MIRROR MIRROR, 2012
Movie Reviews
Director: Tarsem Singh
Stars: Lily Collins, Julia Roberts, Armie Hammer, Sean Bean, Nathan Lane, Mare Winningham, Michael Lerner, Robert Emms, Martin Klebba, Danny Woodburn, Mark Povinelli, Joe Gnoffo, Jordan Prentice
Review by Jen Frankel
MIRROR MIRROR MOVIE TRAILER WATCH
SYNOPSIS:
An evil queen steals control of a kingdom and an exiled princess enlists the help of seven resourceful rebels to win back her birthright.
REVIEW:
Julia Roberts is one of those awkward actresses smart women like me just love to hate. She's in that club populated by, at various times, Winona Ryder, Natalie Portman, and more recently Blake Lively. And why? Probably because the only people who seem to love them are guys who think they're hot, and women who want the same attention. We roll our eyes, demean them as actors, and wish Hollywood would cast someone who'd remind us a little more of ourselves and a little less of what Hollywood is trying to force us to be.

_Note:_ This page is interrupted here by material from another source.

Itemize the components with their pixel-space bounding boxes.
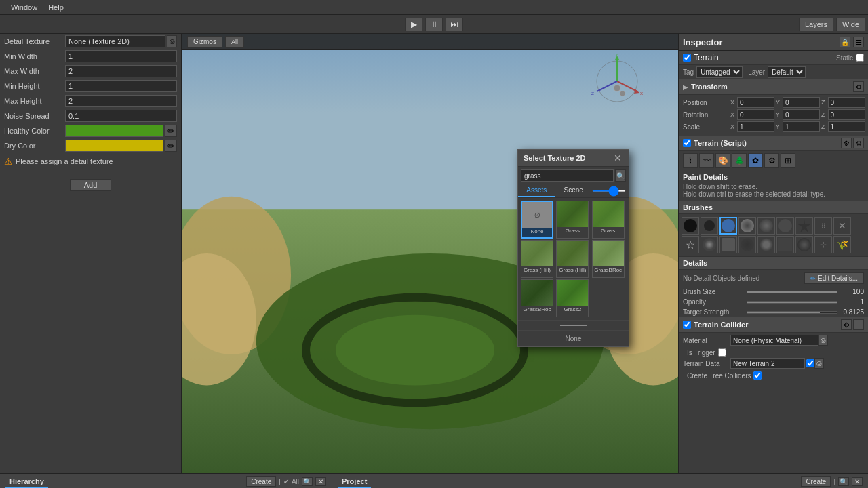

I've avoided anything with Roberts for years, not really able to judge what I honestly think of her because of the bad taste left by years of telling boys that no, I didn't think she was a great actress. So I was a little reticent to see Mirror, Mirror even though I am a sucker for a decent fairy tale retelling.
Not that there haven't been a lot of bad ones - movies that seem to entirely miss the point of what a fairy tale IS for the sake of trying to discover a new way of looking at the genre. The regrettable "Brothers Grimm" is a good example, a film that thought it had more to say than a fairy tale and fell far, far short.
Because fairy tales work because they know what we crave as listeners - the mark of a real storyteller. Fairy tales are spare and genuine: they don't introduce a character that doesn't matter, and everyone has a purpose and a truth to teach us. Mirror, Mirror succeeds as a wonderful family film and a treat to satisfy a cynical, usually less-than-satisfied romantic and fairy tale junkie like me.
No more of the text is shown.